Atop is an ASCII full-screen performance monitor which can log and report the activity of all server processes. One feature I really like is that atop will stay active in the background for long-term server analysis (up to 28 days by default).https://haydenjames.io/use-atop-linux-server-performance-analysis/
The “atop” package is available on most modern Linux distributions as the package “atop”. For Ubuntu/GridPane folks, you can install it using the following command.
apt-get install atop
Once atop is installed, you will need to ensure that it is running as a service and that it starts on boot if your server is rebooted.
systemctl enable atop systemctl start atop
By default, atop will take a snapshot every 600 seconds; you may want to bring this down to 300 seconds which you can do so by running the following command.
sudo sed -i -e 's/INTERVAL=600/INTERVAL=300/g' /usr/share/atop/atop.daily sudo systemctl restart atop
You can view the historic data of atop through SSH by running the atop command and providing an atop raw data file. The raw data files are located in /var/log/atop, you’ll see that there is a file generated for each day.
Once inside the /var/log/atop directory, you can then use the atop command with the -r switch to read an atop raw data file.
atop -r atop_20221123
As you can see from the screenshot above, quite a bit of data is shown. You’ll notice on the top left-hand side the date and time. You can move forward and backwards using the following keys:
- t – Show next.
- T (Shift +t) – Show previous.
If you have the date and time of the spike in resources, you can find out what processes were running at that time and hopefully find a culprit that caused the resource increase.

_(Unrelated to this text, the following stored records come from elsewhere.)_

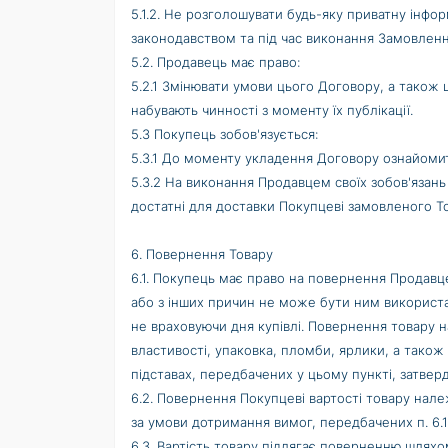
5.1.2. Не розголошувати будь-яку приватну інфо
законодавством та під час виконання Замовленн
5.2. Продавець має право:
5.2.1 Змінювати умови цього Договору, а також ц
набувають чинності з моменту їх публікації.
5.3 Покупець зобов'язується:
5.3.1 До моменту укладення Договору ознайомит
5.3.2 На виконання Продавцем своїх зобов'язань
достатні для доставки Покупцеві замовленого Т
6. Повернення Товару
6.1. Покупець має право на повернення Продавц
або з інших причин не може бути ним використа
не враховуючи дня купівлі. Повернення товару 
властивості, упаковка, пломби, ярлики, а тако
підставах, передбачених у цьому пункті, затверд
6.2. Повернення Покупцеві вартості товару нал
за умови дотримання вимог, передбачених п. 6.1
6.3. Вартість товару підлягає поверненню шляхо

You might have heard about Netdata; free software runs an agent on your server to collect operating system metrics. The agent reports back to the netdata.cloud where it’s processed graphed out, and an email alert is sent out if there’s an issue.
You can install Netdata on almost any server; it’s pretty versatile. You visit the Netdata website, sign up and then add a node. You will be given a command to run on your server as root. There may be special considerations when using platforms like GridPane or Runcloud.
Below is a guide on how to install Netdata on GridPane.
The guide doesn’t cover enabling MySQL, Nginx or PHP-FPM, which require additional server configuration.
You’ll want to ensure that every site has its own system user, not only because it’s important for security, you can then see each site’s CPU usage under User->CPU and identify if a single site is the cause of the high CPU usage.
I have not installed Netdata on Runcloud. However, it shouldn’t be much different than GridPane. You will likely need additional configuration to enable MySQL, Nginx and PHP-FPM.
- 08-28-2023 – A bit of an Overhaul and a section about PHP Workers.
- 03-31-2023 – Fleshed out Netdata section.
- 11-23-2022 – Renamed article to include memory as well as CPU. Added section on reading atop history.